By Garth Gilchrist.
Growing up in the forests of western Washington, wading up maple-canopied streams and scrambling through the branches of big fir trees, I was happy. I still draw on those memories, and the leafy stories they spawned. They provide me with a good deal of my own sense of roots, values and identity.
This week, in a river valley in Baja, California, I was reminded of my long-ago childhood by a boy I met named Willie. Eight years old, Willie lives beside sacred Mt. Kuchumaa, has acres to wander over, mules as friends, a raven-visited tree house in a sycamore and a wild sparkle in his brown eyes. It struck me over the days I spent with his family that Willie looked remarkably and wonderfully happy. His sparkle spoke not only of loving parents but of a spirit fed by streams of powerful presences: stones, birds, branches, open sky, wide stretches of time, and good stories – natural companions for a child to grow up and thrive with. Willie’s dad, Bill, manages an eight-acre organic production garden near Tecate. Though caring for the garden and the workers leaves him a bit less free than Willie, Bill has the same sparkle in his eye. He, too, loves and is fed by the land.

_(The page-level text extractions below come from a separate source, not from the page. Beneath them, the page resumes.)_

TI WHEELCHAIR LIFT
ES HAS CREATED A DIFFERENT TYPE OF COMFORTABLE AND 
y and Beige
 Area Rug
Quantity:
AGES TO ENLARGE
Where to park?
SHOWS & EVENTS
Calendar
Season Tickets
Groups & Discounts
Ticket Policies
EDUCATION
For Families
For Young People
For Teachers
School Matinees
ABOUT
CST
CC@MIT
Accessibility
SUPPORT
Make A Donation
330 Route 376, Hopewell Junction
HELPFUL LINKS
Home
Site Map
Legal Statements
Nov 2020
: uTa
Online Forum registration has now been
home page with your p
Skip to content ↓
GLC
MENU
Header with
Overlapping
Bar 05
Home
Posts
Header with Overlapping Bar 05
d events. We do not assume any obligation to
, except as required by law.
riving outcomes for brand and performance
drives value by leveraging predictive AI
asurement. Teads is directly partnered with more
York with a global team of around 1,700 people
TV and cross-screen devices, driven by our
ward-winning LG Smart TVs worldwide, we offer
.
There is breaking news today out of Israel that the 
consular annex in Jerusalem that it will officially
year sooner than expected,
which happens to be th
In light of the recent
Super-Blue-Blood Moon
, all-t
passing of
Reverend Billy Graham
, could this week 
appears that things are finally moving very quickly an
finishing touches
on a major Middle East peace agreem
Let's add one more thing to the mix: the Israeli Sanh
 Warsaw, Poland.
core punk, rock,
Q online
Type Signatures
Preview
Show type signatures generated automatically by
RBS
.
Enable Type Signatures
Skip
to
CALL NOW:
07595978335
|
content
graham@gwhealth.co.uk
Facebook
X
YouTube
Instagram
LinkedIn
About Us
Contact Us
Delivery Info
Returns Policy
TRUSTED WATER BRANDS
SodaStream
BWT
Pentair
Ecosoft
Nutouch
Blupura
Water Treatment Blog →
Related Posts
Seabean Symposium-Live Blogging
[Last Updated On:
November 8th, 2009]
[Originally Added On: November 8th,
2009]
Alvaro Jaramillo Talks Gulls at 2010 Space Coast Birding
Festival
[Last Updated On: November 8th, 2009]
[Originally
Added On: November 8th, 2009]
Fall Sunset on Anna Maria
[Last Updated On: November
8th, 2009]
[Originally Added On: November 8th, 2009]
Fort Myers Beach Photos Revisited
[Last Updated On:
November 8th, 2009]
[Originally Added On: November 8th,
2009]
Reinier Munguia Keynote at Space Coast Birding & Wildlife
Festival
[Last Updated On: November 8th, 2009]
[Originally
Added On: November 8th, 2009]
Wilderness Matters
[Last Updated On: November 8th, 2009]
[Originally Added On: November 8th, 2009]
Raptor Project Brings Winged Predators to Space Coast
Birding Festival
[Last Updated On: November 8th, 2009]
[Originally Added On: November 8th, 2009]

But there are few Willies or Bills these days. Kids in the dozens of suburban schools I visit, and millions of kids like them across America, have only lawns, fenced schoolyards and stiffly landscaped subdivision streets to play in. Though children are naturally resourceful and imaginative, and many gifted teachers develop their students’ imaginations, too many kids lack a welcoming, exciting outdoor environment in which to cultivate their connection to nature. Many find themselves wandering instead through the seductive landscapes of Nintendo and commercial television. Children recognize hundreds of brand names and logos, but only two or three species of birds or plants, and few know any stories of the places they live. Their parents, in offices and tract houses, and on freeways for the greater part of their week or year, suffer similarly. We live in a culture that is quickly losing touch with land and with the natural well-being that contact with wild and growing things brings.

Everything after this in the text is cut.